Bear hiking across Oso Flaco Lake, lookin' at birds...

It's a GREAT place to view water birds. Saw lots of lovelies. Highly recommend.
Didn't have the proper lens for wildlife photos, but here's a ruddy duck pair
and I TOTALLY get why she's following him. Rawr! 

If I'm inspired later, I might fling a few more photos of the beachy part.

However, the dune action ROCKED my world
and made me feel SO GOOD,
literally just to know that something like this still exits.

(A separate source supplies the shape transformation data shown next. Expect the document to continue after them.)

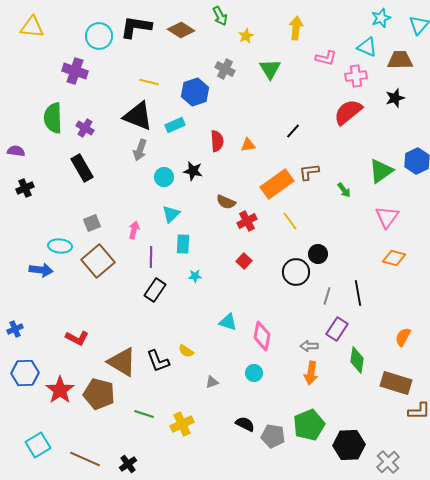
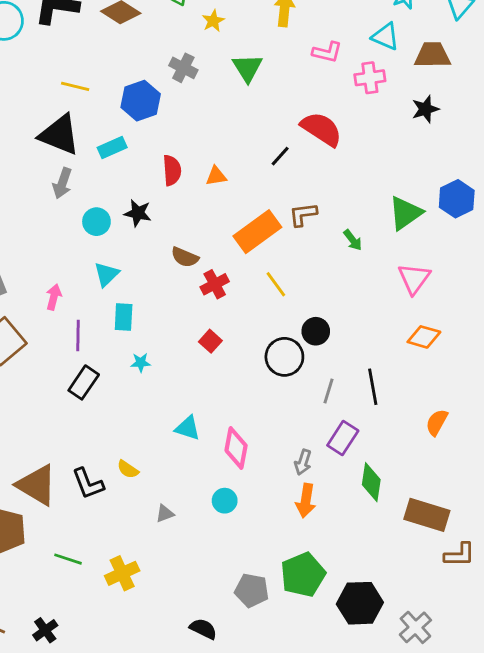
red semicircle: (348, 112) -> (321, 129), moved, turned 72
orange semicircle: (403, 337) -> (437, 422), moved
gray arrow: (309, 346) -> (303, 462), turned -72
black semicircle: (245, 424) -> (203, 629), moved

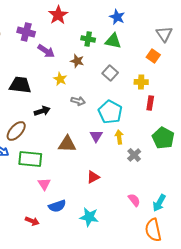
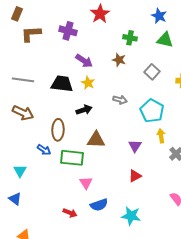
green triangle: (113, 41) -> (165, 40), moved
purple arrow: (46, 51) -> (84, 61), moved
yellow star: (60, 79) -> (88, 83), moved
brown ellipse: (16, 131) -> (58, 130), turned -40
purple triangle: (96, 136) -> (135, 146), moved
brown triangle: (67, 144) -> (96, 140), moved
red arrow: (32, 221) -> (70, 213), moved

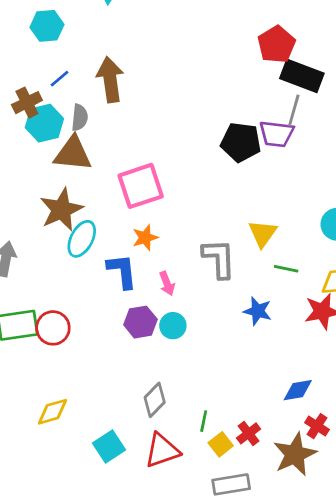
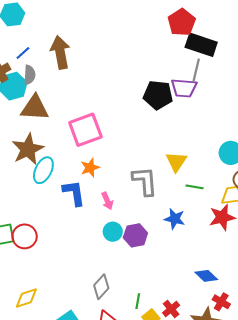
gray semicircle: (80, 118) -> (29, 75), moved
purple hexagon: (140, 322) -> (135, 235), moved
blue diamond: (298, 390) -> (206, 276), turned 55

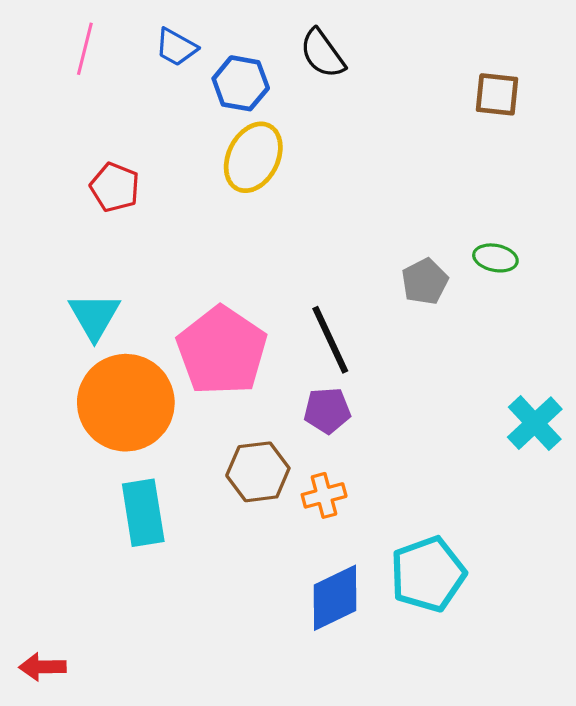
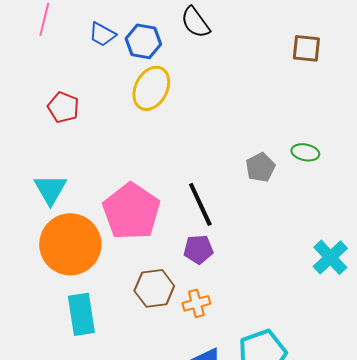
blue trapezoid: (176, 47) -> (102, 34), moved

Conservation biologists don't get a lot of happy news,
and I'm savoring this one. =)

If you're EVER in  northern Santa Barbara County
or southern San Luis Obispo County,
I HIGHLY recommend a visit.



  1. Wowser! Pretty pristine habitat. Lush! (like that's the right word for a coastal dune system)

    Not seen a Ruddy Duck in the wild for ages. Over here, they are threatening the White-headed duck population of Europe by er... 'loving' it out of existence (so I guess Mrs White-headed duck would agree with your 'Rawr!'). The conservation organisations were in a bit of a cleft stick really, and opted to cull the Ruddies. Tricky :o(


    1. Hm. Interesting. I do remember a conundrum the USFWS had in San Diego where peregrine falcons (federally listed at the time) were killing endangered California least tern nestlings. Fun stuff! A part of the solution was getting rid of telephone poles 'cause that created artificial perching habitat peregrines loved (from which to select the next tasty morsel).

  2. Absolutely stunning! And I love the caterpillar-on-lupine shot, even if it's not crystal-clear. What a cutie!

  3. Yeah--it was nice to see happy habitat, caterpillars & all. =) Very reassuring.